▶ **Data listing**:
======
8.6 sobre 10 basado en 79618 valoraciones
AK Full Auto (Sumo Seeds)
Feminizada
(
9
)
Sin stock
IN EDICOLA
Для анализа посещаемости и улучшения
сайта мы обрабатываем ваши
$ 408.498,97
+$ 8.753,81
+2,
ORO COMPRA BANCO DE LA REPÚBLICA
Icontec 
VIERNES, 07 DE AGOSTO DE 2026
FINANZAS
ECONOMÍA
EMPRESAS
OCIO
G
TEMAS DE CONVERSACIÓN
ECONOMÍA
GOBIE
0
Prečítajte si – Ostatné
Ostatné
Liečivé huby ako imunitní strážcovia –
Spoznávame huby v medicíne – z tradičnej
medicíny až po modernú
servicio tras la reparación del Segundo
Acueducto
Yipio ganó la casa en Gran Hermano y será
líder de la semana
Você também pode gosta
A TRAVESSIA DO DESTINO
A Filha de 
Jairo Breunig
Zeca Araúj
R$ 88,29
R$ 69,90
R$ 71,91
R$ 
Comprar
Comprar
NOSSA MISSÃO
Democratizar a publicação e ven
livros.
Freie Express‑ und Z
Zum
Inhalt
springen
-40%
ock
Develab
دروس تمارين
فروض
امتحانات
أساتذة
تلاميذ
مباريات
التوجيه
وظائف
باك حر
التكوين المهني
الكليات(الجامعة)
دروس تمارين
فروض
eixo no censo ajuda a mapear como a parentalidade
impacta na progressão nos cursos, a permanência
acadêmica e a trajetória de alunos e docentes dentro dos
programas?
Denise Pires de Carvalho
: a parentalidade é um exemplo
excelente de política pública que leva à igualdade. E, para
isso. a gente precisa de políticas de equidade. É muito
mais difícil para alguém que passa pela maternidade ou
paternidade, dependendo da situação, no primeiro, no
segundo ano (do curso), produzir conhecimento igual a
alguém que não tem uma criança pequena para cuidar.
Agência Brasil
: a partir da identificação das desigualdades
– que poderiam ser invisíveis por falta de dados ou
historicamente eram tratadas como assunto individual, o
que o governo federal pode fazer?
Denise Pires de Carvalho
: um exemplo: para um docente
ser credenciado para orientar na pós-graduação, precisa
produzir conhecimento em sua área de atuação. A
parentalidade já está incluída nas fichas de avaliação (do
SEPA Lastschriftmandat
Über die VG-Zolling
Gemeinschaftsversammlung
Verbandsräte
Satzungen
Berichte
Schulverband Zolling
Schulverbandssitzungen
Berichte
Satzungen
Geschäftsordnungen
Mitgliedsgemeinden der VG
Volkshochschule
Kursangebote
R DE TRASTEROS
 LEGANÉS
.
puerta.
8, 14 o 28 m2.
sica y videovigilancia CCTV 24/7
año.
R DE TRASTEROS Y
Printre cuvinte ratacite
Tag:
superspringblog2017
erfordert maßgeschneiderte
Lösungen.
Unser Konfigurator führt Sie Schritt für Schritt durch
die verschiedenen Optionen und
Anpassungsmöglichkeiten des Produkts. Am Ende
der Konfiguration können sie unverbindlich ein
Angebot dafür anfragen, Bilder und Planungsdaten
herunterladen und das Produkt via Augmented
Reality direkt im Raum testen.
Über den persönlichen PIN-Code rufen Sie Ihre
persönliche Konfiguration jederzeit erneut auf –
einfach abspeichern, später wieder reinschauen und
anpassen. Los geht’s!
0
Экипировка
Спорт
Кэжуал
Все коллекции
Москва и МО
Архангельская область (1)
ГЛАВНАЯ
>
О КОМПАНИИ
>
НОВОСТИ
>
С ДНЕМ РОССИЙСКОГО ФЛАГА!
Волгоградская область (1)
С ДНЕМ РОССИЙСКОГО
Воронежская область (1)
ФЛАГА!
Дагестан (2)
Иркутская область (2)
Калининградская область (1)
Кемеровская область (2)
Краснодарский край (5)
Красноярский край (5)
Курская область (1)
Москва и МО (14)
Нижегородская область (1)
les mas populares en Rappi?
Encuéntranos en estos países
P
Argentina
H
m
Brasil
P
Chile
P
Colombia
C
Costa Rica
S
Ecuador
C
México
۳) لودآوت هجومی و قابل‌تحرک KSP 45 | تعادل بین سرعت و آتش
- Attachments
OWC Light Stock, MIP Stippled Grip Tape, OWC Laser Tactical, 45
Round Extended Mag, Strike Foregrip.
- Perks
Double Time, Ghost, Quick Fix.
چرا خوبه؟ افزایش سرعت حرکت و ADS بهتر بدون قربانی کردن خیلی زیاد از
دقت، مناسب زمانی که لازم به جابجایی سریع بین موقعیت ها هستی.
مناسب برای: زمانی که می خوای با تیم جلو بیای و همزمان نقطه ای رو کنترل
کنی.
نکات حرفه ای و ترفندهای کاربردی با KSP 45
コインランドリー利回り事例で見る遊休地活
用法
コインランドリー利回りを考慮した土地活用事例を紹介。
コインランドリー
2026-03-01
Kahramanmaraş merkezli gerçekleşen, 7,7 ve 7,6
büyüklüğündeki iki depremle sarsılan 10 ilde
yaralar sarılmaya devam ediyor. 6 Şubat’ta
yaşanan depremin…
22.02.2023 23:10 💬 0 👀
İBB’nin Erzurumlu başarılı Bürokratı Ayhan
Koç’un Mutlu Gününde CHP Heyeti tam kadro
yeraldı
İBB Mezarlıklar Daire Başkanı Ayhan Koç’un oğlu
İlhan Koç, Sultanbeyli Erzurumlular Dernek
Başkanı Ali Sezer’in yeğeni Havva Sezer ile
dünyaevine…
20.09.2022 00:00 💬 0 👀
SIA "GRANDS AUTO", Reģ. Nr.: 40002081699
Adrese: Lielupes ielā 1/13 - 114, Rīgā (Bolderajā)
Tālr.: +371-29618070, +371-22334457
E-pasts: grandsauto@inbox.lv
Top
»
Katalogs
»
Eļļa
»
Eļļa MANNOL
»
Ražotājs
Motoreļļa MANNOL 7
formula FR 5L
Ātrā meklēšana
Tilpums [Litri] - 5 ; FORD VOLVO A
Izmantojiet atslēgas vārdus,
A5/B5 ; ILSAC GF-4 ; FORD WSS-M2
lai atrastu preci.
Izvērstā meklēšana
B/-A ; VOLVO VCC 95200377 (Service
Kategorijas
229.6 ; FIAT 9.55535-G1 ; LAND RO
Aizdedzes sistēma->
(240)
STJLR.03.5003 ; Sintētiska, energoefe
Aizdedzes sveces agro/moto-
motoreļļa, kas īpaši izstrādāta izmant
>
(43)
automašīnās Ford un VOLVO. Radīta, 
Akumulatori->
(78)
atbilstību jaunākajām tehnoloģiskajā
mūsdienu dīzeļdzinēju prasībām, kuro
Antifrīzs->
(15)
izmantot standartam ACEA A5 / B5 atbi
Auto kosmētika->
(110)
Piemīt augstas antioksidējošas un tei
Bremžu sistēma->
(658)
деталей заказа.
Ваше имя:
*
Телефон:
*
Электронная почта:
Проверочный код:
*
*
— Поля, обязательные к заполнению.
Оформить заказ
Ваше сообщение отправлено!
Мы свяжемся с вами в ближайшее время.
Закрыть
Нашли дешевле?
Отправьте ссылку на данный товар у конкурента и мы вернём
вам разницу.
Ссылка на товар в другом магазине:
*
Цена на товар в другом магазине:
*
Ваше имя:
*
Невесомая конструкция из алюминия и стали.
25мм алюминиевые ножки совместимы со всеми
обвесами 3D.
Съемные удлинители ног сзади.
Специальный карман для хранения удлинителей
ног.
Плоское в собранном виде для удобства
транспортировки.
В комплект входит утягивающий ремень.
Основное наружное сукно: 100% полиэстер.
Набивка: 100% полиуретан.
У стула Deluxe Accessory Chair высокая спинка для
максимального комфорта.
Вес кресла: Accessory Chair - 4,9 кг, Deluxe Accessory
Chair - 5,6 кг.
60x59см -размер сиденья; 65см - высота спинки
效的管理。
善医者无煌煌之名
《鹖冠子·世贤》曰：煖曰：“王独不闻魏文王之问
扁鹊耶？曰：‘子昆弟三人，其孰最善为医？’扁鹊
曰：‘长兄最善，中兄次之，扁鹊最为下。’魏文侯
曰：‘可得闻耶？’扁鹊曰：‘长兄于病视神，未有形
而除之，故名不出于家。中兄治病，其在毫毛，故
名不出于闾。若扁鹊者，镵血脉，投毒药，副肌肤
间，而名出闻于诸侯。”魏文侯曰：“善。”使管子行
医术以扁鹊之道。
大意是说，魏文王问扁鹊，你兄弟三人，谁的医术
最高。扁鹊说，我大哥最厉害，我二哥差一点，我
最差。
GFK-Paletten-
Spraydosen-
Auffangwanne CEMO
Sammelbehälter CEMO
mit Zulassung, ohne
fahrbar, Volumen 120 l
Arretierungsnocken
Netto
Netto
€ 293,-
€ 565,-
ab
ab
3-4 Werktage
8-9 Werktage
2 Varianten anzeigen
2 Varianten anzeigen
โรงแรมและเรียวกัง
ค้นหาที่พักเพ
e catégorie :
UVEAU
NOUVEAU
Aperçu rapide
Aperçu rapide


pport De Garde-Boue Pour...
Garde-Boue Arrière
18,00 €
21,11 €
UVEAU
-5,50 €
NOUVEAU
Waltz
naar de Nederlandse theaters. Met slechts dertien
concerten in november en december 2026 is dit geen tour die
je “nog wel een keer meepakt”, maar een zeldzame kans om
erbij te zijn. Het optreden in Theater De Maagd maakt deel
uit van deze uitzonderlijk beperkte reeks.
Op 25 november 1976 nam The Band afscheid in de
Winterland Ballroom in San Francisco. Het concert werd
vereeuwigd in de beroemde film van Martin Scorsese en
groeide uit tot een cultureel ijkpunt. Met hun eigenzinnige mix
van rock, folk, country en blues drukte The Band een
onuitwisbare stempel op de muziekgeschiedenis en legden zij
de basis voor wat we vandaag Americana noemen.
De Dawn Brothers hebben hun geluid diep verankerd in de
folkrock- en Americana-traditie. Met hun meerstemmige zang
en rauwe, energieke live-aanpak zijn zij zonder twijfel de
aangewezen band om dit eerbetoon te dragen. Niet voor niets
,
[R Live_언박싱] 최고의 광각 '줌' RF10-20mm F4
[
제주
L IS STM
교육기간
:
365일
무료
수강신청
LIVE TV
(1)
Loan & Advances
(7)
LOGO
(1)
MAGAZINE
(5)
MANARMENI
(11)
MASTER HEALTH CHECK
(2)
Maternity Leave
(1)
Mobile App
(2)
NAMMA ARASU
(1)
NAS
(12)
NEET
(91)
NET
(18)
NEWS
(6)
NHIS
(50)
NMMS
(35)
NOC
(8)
======
In the records above, locate each line with the word "Über". Copy all such lines.

▶ **Answer**:
Über die VG-Zolling
Über den persönlichen PIN-Code rufen Sie Ihre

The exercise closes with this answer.